__WORK ORDER__: Using the material below, return exactly the lines between the one holding "Božićne proslave (82, 177)" and the one holding "Uvodni sat za brucoše (95, 453)", inclusive, and no others.

__DATA TO USE__:
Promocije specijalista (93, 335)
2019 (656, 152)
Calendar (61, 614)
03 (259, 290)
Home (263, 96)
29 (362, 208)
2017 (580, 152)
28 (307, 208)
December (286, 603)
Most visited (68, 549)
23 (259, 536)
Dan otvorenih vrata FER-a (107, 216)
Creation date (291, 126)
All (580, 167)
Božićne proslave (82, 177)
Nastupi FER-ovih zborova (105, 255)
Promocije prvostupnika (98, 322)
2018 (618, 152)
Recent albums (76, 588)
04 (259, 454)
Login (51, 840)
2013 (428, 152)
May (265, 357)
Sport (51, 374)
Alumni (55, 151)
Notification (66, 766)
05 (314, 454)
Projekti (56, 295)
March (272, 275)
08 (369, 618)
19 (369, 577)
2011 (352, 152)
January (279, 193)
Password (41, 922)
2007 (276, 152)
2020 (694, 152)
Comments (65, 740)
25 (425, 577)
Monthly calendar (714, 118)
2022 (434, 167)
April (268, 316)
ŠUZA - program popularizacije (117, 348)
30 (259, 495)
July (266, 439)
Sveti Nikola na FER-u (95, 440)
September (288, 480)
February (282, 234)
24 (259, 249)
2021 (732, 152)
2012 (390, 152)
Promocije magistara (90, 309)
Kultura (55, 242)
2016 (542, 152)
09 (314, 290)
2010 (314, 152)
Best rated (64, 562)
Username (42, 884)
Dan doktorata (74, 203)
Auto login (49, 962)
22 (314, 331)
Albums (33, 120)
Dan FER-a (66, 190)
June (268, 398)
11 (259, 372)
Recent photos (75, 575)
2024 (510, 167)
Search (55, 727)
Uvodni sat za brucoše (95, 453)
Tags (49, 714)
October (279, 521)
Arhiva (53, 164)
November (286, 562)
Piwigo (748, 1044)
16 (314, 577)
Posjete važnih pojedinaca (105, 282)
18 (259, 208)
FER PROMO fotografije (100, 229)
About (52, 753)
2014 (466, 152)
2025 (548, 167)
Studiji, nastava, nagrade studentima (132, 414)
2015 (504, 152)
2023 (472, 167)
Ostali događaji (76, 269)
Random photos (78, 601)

__SOLUTION TO THIS TASK__:
Božićne proslave (82, 177)
Nastupi FER-ovih zborova (105, 255)
Promocije prvostupnika (98, 322)
2018 (618, 152)
Recent albums (76, 588)
04 (259, 454)
Login (51, 840)
2013 (428, 152)
May (265, 357)
Sport (51, 374)
Alumni (55, 151)
Notification (66, 766)
05 (314, 454)
Projekti (56, 295)
March (272, 275)
08 (369, 618)
19 (369, 577)
2011 (352, 152)
January (279, 193)
Password (41, 922)
2007 (276, 152)
2020 (694, 152)
Comments (65, 740)
25 (425, 577)
Monthly calendar (714, 118)
2022 (434, 167)
April (268, 316)
ŠUZA - program popularizacije (117, 348)
30 (259, 495)
July (266, 439)
Sveti Nikola na FER-u (95, 440)
September (288, 480)
February (282, 234)
24 (259, 249)
2021 (732, 152)
2012 (390, 152)
Promocije magistara (90, 309)
Kultura (55, 242)
2016 (542, 152)
09 (314, 290)
2010 (314, 152)
Best rated (64, 562)
Username (42, 884)
Dan doktorata (74, 203)
Auto login (49, 962)
22 (314, 331)
Albums (33, 120)
Dan FER-a (66, 190)
June (268, 398)
11 (259, 372)
Recent photos (75, 575)
2024 (510, 167)
Search (55, 727)
Uvodni sat za brucoše (95, 453)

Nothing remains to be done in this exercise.